Here's a good overview by Derek Thompson in The Atlantic of the history of mRNA technology. This heretofore obscure field of biomedical research burst into view with the Covid-19 vaccines, but the apparent suddenness of vaccine development was misleading. As I have noted here before, the technology was decades in development. As the technology became more mature, Pfizer partnered with one of the
speculative ventures, BionTech, originally to develop flu vaccines, and
then of course pivoted to Covid-19. Unlike Moderna, Pfizer actually didn't take federal funding for that final stage of development. But for most of the decades, the work depended on government and philanthropic funding -- the big publicly traded drug companies won't invest very much in areas of basic biology with only speculative prospect for commercial success.
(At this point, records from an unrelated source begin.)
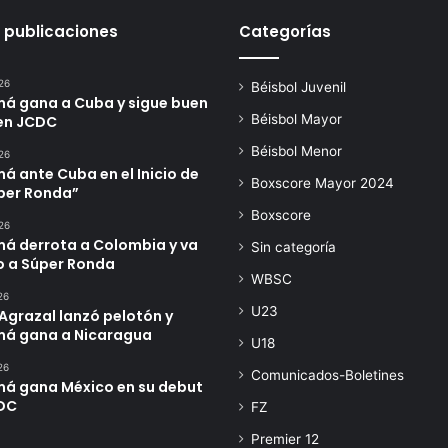
 publicaciones
Categorías
26
Béisbol Juvenil
á gana a Cuba y sigue buen
Béisbol Mayor
en JCDC
Béisbol Menor
26
 ante Cuba en el Inicio de
Boxscore Mayor 2024
úper Ronda”
Boxscore
26
á derrota a Colombia y va
Sin categoría
o a Súper Ronda
WBSC
26
U23
Agrazal lanzó pelotón y
á gana a Nicaragua
U18
26
Comunicados-Boletines
á gana México en su debut
DC
FZ
Premier 12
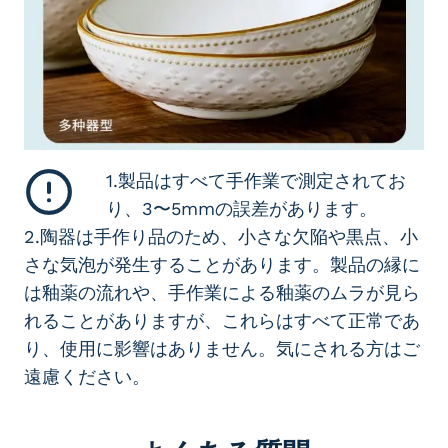
1.製品はすべて手作業で測定されてお
り、3〜5mmの誤差があります。
2.陶器は手作り品のため、小さな欠陥や黒点、小
さな気泡が発生することがあります。製品の縁に
は釉薬の流れや、手作業による釉薬のムラが見ら
れることがありますが、これらはすべて正常であ
り、使用に影響はありません。気にされる方はご
遠慮ください。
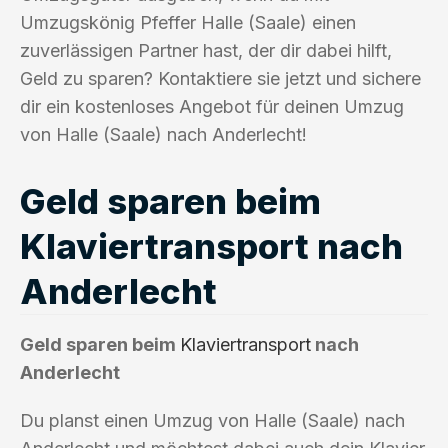
Umzugskönig Pfeffer Halle (Saale) einen
zuverlässigen Partner hast, der dir dabei hilft,
Geld zu sparen? Kontaktiere sie jetzt und sichere
dir ein kostenloses Angebot für deinen Umzug
von Halle (Saale) nach Anderlecht!
Geld sparen beim
Klaviertransport nach
Anderlecht
Geld sparen beim
Klaviertransport
nach
Anderlecht
Du planst einen Umzug von Halle (Saale) nach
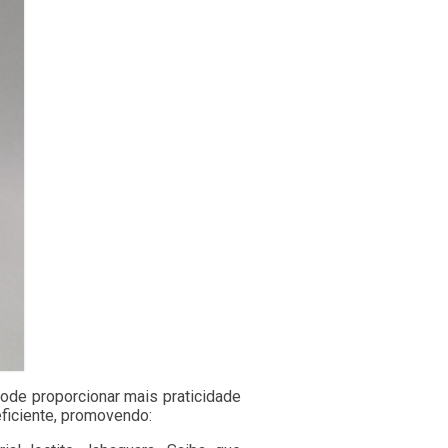
pode proporcionar mais praticidade
eficiente, promovendo:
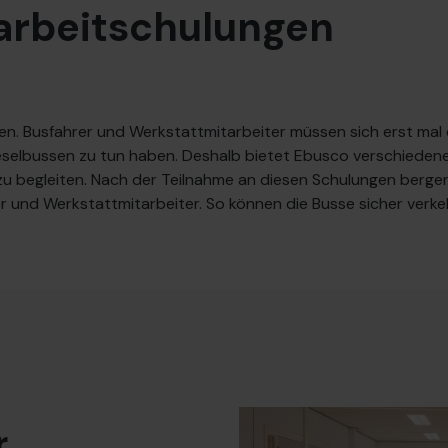
arbeitschulungen
ten. Busfahrer und Werkstattmitarbeiter müssen sich erst ma
ieselbussen zu tun haben. Deshalb bietet Ebusco verschieden
zu begleiten. Nach der Teilnahme an diesen Schulungen bergen
r und Werkstattmitarbeiter. So können die Busse sicher verk
r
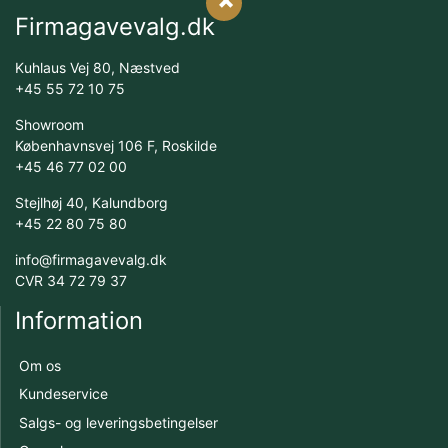
Firmagavevalg.dk
Kuhlaus Vej 80, Næstved
+45 55 72 10 75
Showroom
Københavnsvej 106 F, Roskilde
+45 46 77 02 00
Stejlhøj 40, Kalundborg
+45 22 80 75 80
info@firmagavevalg.dk
CVR 34 72 79 37
Information
Om os
Kundeservice
Salgs- og leveringsbetingelser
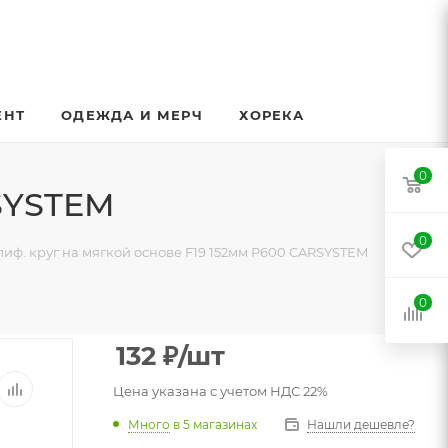
ЕНТ
ОДЕЖДА И МЕРЧ
ХОРЕКА
0
RSYSTEM
0
иф. круг на мягкой основе F19 152мм P600 CARSYSTEM
0
132
₽
/шт
Цена указана с учетом НДС 22%
Много
в 5 магазинах
Нашли дешевле?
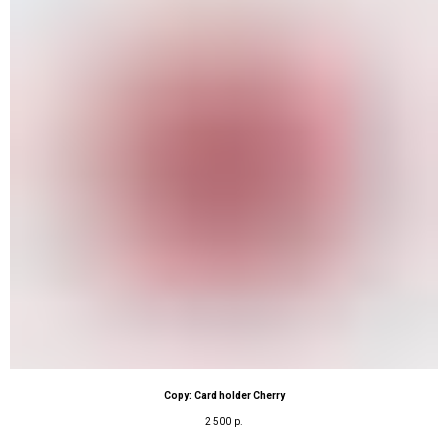
Copy: Card holder Cherry
2 500
р.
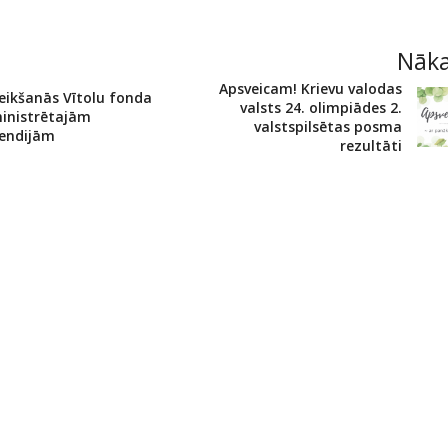
Nāk
Apsveicam! Krievu valodas
eikšanās Vītolu fonda
valsts 24. olimpiādes 2.
inistrētajām
valstspilsētas posma
pendijām
rezultāti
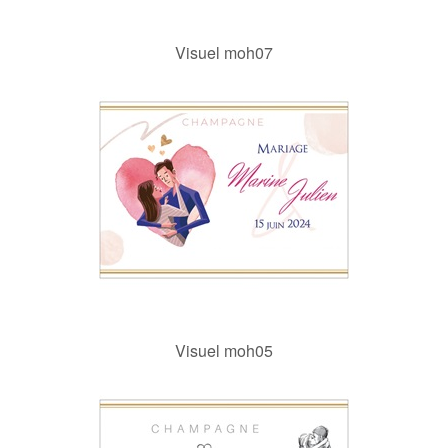
Visuel moh07
Visuel moh05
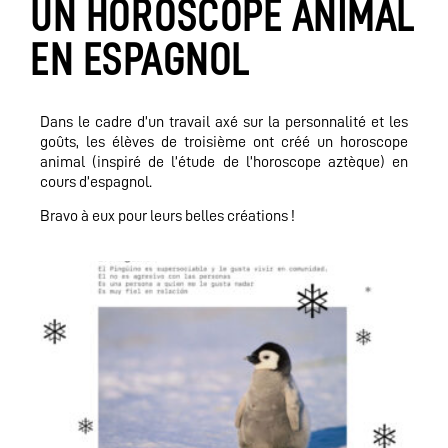
UN HOROSCOPE ANIMAL
EN ESPAGNOL
Dans le cadre d’un travail axé sur la personnalité et les
goûts, les élèves de troisième ont créé un horoscope
animal (inspiré de l’étude de l’horoscope aztèque) en
cours d’espagnol.
Bravo à eux pour leurs belles créations !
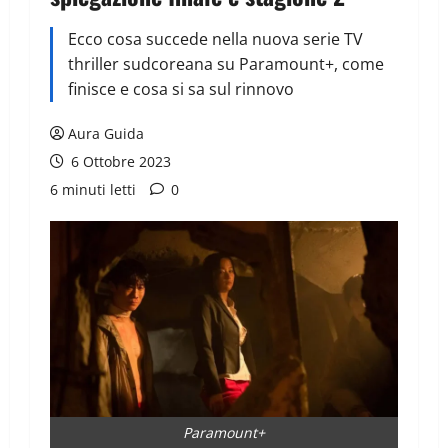
Ecco cosa succede nella nuova serie TV
thriller sudcoreana su Paramount+, come
finisce e cosa si sa sul rinnovo
Aura Guida
6 Ottobre 2023
6 minuti letti
0
Paramount+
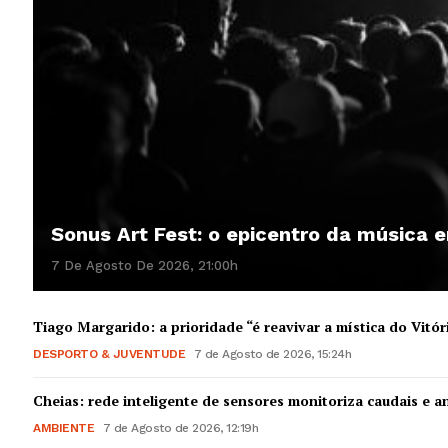
Sonus Art Fest: o epicentro da música
7 De Agosto De 2026, 21:00h
Tiago Margarido: a prioridade “é reavivar a mística do Vitór
DESPORTO & JUVENTUDE
7 de Agosto de 2026, 15:24h
Cheias: rede inteligente de sensores monitoriza caudais e an
AMBIENTE
7 de Agosto de 2026, 12:19h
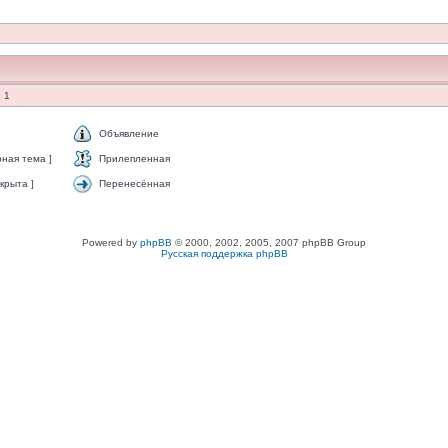
 1
Объявление
ная тема ]
Прилепленная
крыта ]
Перенесённая
Powered by
phpBB
© 2000, 2002, 2005, 2007 phpBB Group
Русская поддержка phpBB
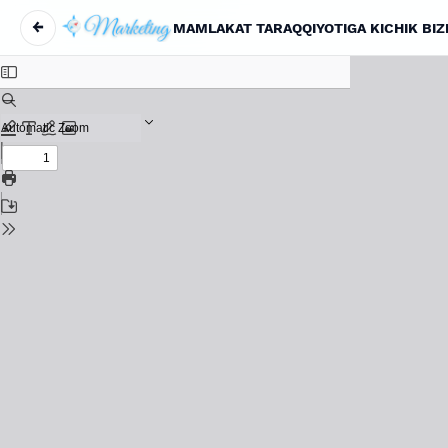
←
MAMLAKAT TARAQQIYOTIGA KICHIK BIZN
Вернуться к Подробностям о статье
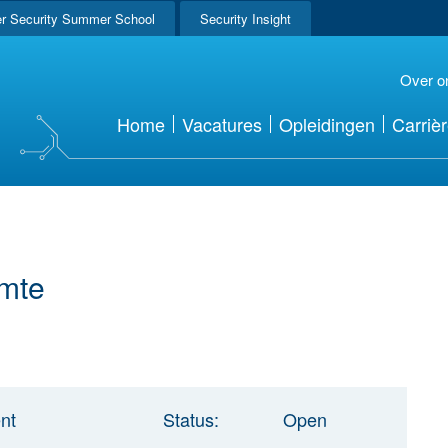
r Security Summer School
Security Insight
Over o
Home
Vacatures
Opleidingen
Carriè
mte
nt
Status:
Open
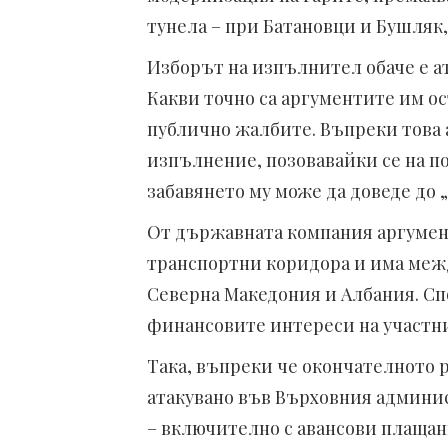
тунела – при Батановци и Бушляк
Изборът на изпълнител обаче е а
Какви точно са аргументите им ос
публично жалбите. Въпреки това
изпълнение, позовавайки се на п
забавянето му може да доведе до
От държавната компания аргумент
транспортни коридора и има меж
Северна Македония и Албания. С
финансовите интереси на участни
Така, въпреки че окончателното 
атакувано във Върховния админи
– включително с авансови плаща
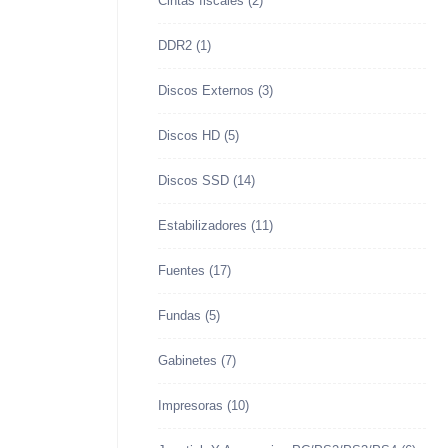
Cintas fiscales
(2)
DDR2
(1)
Discos Externos
(3)
Discos HD
(5)
Discos SSD
(14)
Estabilizadores
(11)
Fuentes
(17)
Fundas
(5)
Gabinetes
(7)
Impresoras
(10)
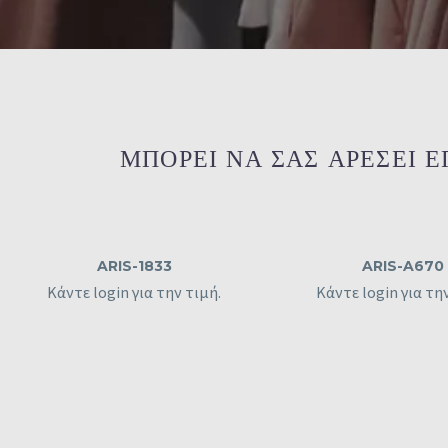
ΜΠΟΡΕΙ ΝΑ ΣΑΣ ΑΡΕΣΕΙ ΕΠΙΣ
ARIS-1833
ARIS-A670
Κάντε login για την τιμή.
Κάντε login για τη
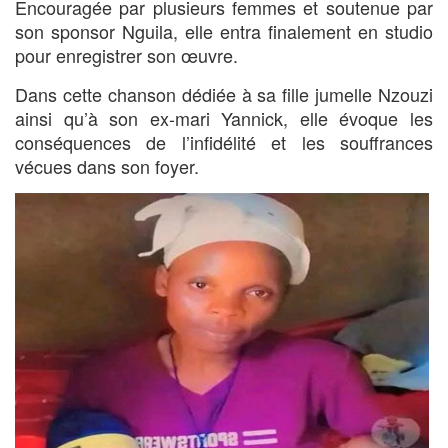
Encouragée par plusieurs femmes et soutenue par
son sponsor Nguila, elle entra finalement en studio
pour enregistrer son œuvre.
Dans cette chanson dédiée à sa fille jumelle Nzouzi
ainsi qu’à son ex-mari Yannick, elle évoque les
conséquences de l’infidélité et les souffrances
vécues dans son foyer.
And that's understandable. Most basic research doesn't end up having any commercial application, at least not for a very long time. I have mentioned this before in reference to physics, although after a century quantum theory does finally have some application in electronic devices and relativity is applicable to the Global Positioning System. In the case of mRNA, however, Covid-19 vaccines are likely only the beginning. There is potential for vaccines against any number of infectious and parasitic diseases; for vaccines that target the specific cells of an individual cancer; and, in a spin-off technology, for injections that can get the body to manufacture its own therapeutic proteins. The latter is problematic in a way that mRNA technology is not, to be sure. The mRNA in the Covid vaccines can't replicate, so it doesn't make any lasting change other than the presence of antibodies to the virus. The long-term safety of sustainable, sRNA technology, is not so obvious. Nevertheless the potential is astonishing.
The main point I want to make from all this is that public investment in science is essential to scientific and ultimately, technological progress. Technological development can be good or bad -- we're seeing a lot of the bad in climate change, particulate pollution, resource depletion -- but we aren't going to solve these problems the Ted Kaczynski way, by going back to the neolithic. The only way out is through -- we need to develop technologies that can support our civilization sustainably. That requires putting tax dollars to work. That's the only hope.
And please note, the whole idea is that basic research has uncertain payoff. Some ideas turn out to be dead ends; some hypotheses are disproved; some scientific findings don't have any immediate technological payoff. I'm talking about high risk/high reward investigations. It is precisely because any economic payoff is uncertain that business corporations will tend to underinvest in this sort of research that government needs to support it. You can't predict in advance what will pay off, so some of the investment won't. That's the point, not an objection.